Just a Thought
Awareness project failed in its objective
Emily Paulsen - Columnist
November 06, 2003
George Bush is not Adolf Hitler, meat eaters are not Nazis and aborted fetuses are not Holocaust victims. Nevertheless, activists across the political spectrum bring Third Reich rhetoric and symbolism into completely unrelated debates to evoke emotion and prove the gravity of their causes.
Last week, a group of students on campus resorted to this Holocaust-comparison activism when they presented a pro-life display that they cleverly referred to as the “Genocide Awareness Project.” By juxtaposing images of aborted fetuses with those of victims of Nazi victims, the display managed to reduce both abortion and the Holocaust to mere symbols, providing no context for understanding the complex issues involved in either.
Pro-lifers have referred repeatedly to the “abortion Holocaust,” but they are not the only advocates to evoke Nazi tyranny in an effort to justify a cause. Animal rights organizations such as People for the Ethical Treatment of Animals (PETA) have often compared animal slaughter houses to the Nazi concentration camps. PETA even launched a “Holocaust on Your Plate” awareness campaign.
At the start of the recent U.S. invasion of Iraq, a handful of war dissenters carelessly tossed around analogies that compared George Bush to Adolf Hitler. Interestingly, at the same time, television networks aired specials that examined Hitler’s rise to power. Ads for these programs, which ran conveniently during coverage of the war, suggested that the path to Hitler’s power was paved by nations hesitant to take early military action against the dangerous dictator. I suppose it was inevitable that someone would compare Saddam to Hitler.

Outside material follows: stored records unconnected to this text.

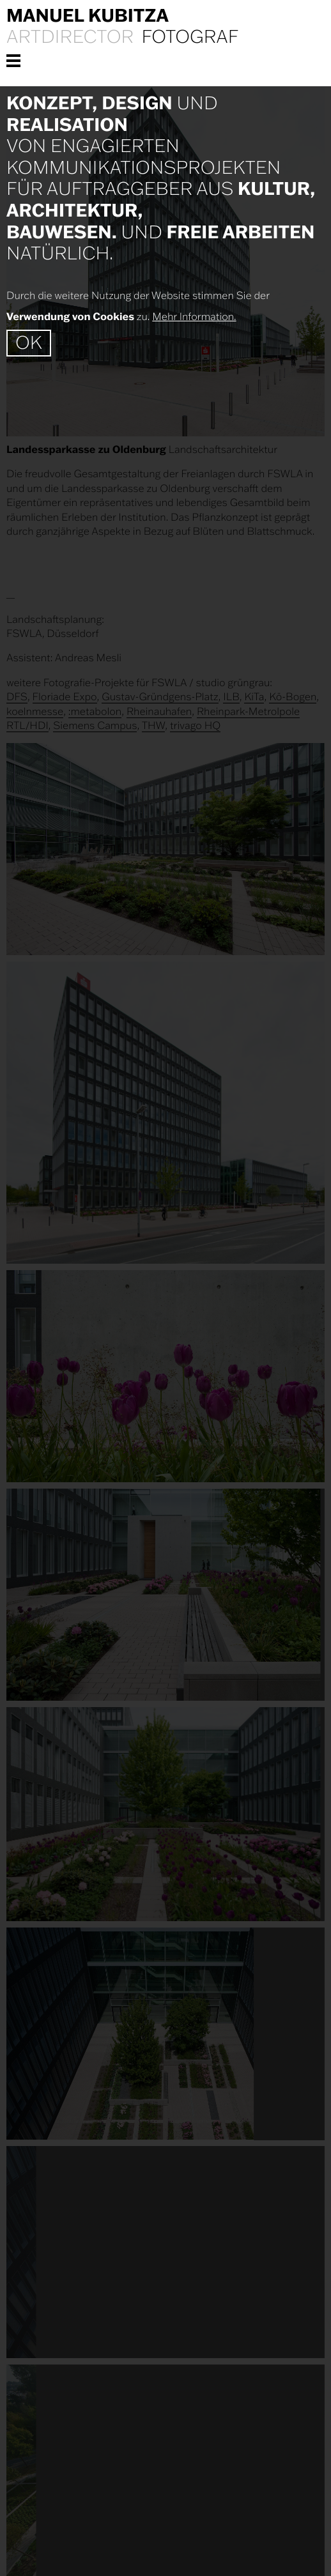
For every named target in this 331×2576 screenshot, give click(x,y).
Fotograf (189, 37)
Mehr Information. (194, 316)
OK (28, 343)
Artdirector (70, 37)
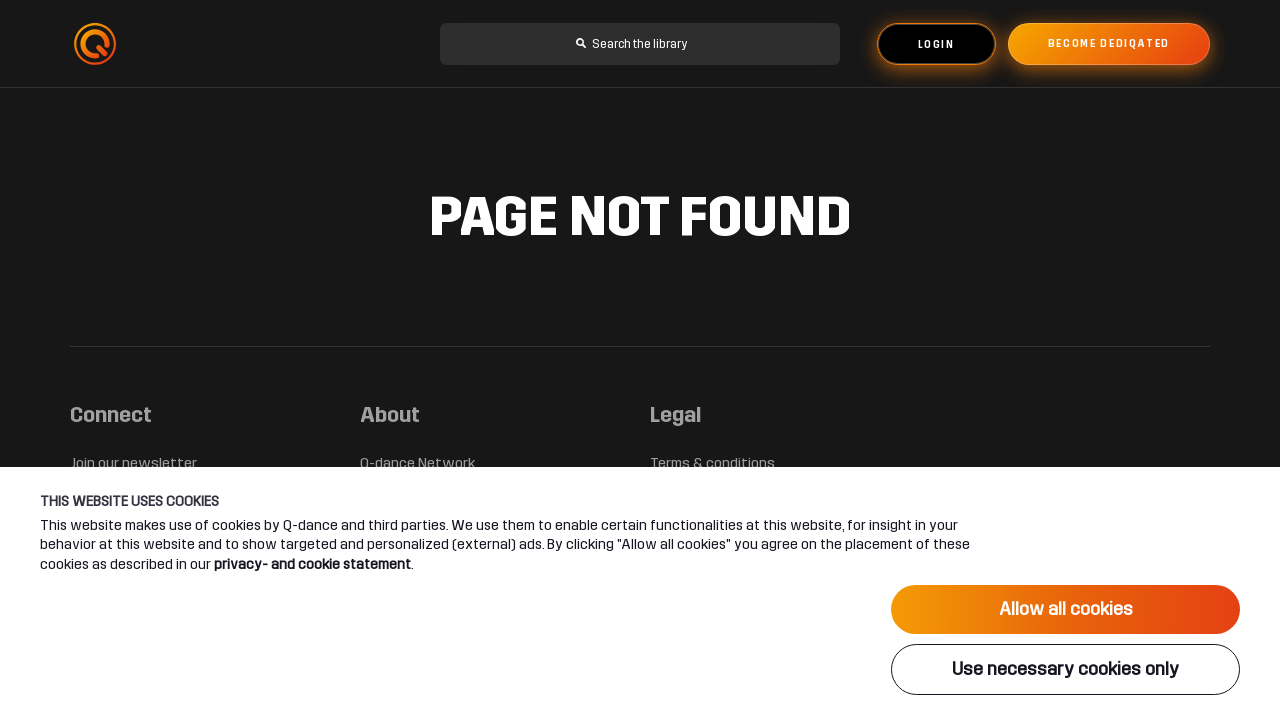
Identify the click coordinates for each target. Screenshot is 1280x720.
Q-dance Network (417, 463)
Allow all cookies (1066, 609)
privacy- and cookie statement (312, 564)
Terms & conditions (712, 463)
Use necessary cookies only (1065, 669)
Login (936, 45)
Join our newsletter (133, 463)
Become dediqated (1109, 44)
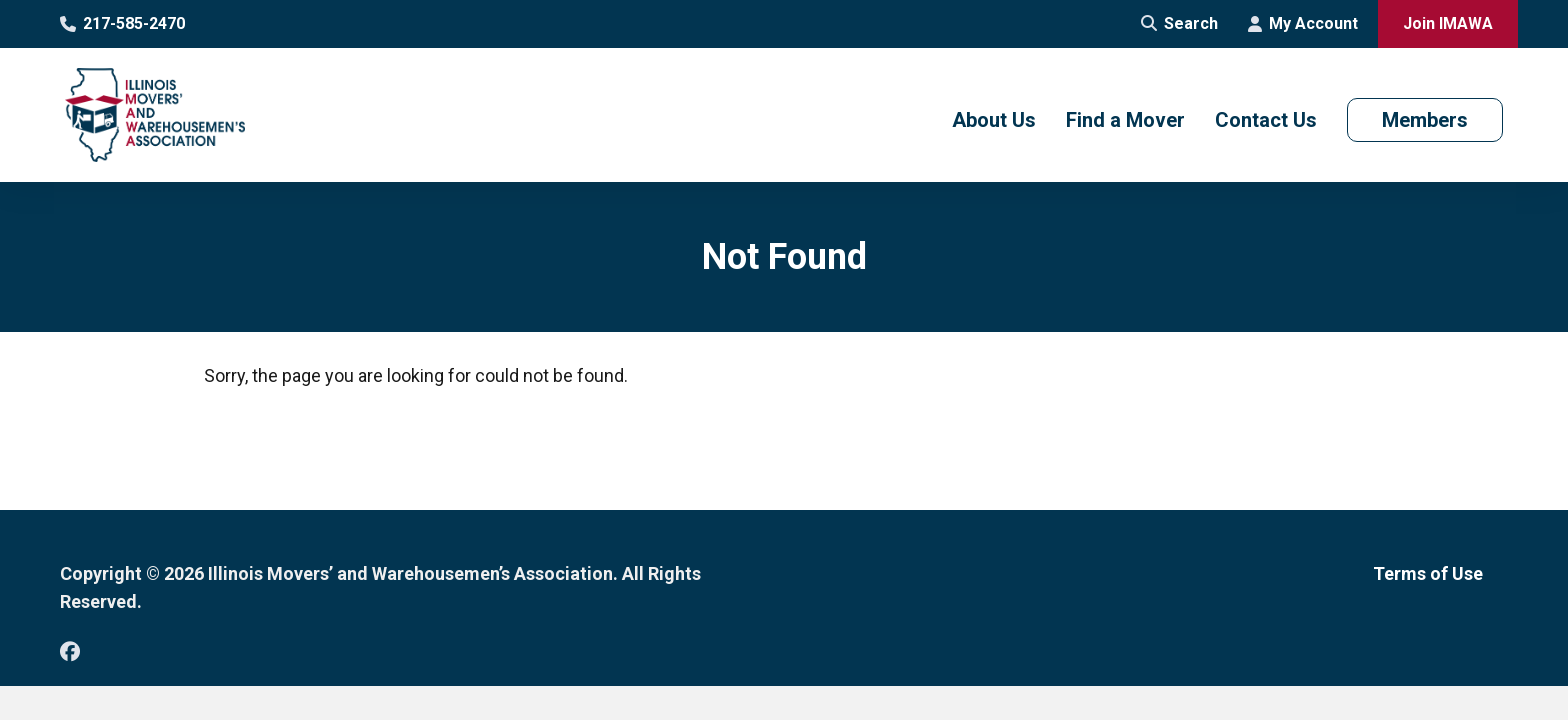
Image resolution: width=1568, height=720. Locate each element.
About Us (994, 120)
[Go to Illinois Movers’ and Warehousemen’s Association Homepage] (155, 115)
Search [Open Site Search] (1179, 23)
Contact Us (1266, 120)
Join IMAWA (1448, 23)
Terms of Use (1428, 573)
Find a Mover (1125, 120)
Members (1425, 120)
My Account (1303, 23)
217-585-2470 (122, 23)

All these Nazi analogies are undoubtedly problematic. They allow our already weak sense of historical understanding to disintegrate further until the Holocaust is reduced to a simple icon of evil. Furthermore, they muddle our collective ability to grapple with the complexities of current issues. Activists, in shoddy attempts at conveying the gravity of their causes, appropriate and exploit this historical imagery, thereby reducing the horrible and complex atrocities of events like the Holocaust to mere symbolism.
Interestingly, the “Genocide Awareness Project” advocates threw a few additional historical images into their display. Furthering the emotionality of their cause, they compared aborted fetuses to Ku Klux Klan victims and Planned Parenthood to al-Qaida. Like the Holocaust analogies, these comparisons effectively reduced complex historical events to symbols, manipulating them into support for an anti-abortion effort.
While these ridiculous analogies were effective in creating a stir, they weren’t exactly successful in sparking thoughtful discussion about abortion and reproductive rights. In fact, more people seem to be discussing the group’s approach and their free speech rights than their pro-life ideology.
Perhaps, though, thoughtful discussion wasn’t really the objective. Like the other advocates trying to push their opinions, the Students for Life resorted to Nazi imagery for its shock value. They did manage to raise eyebrows, but they failed to raise awareness of the complex issues involved in both abortion and the Holocaust.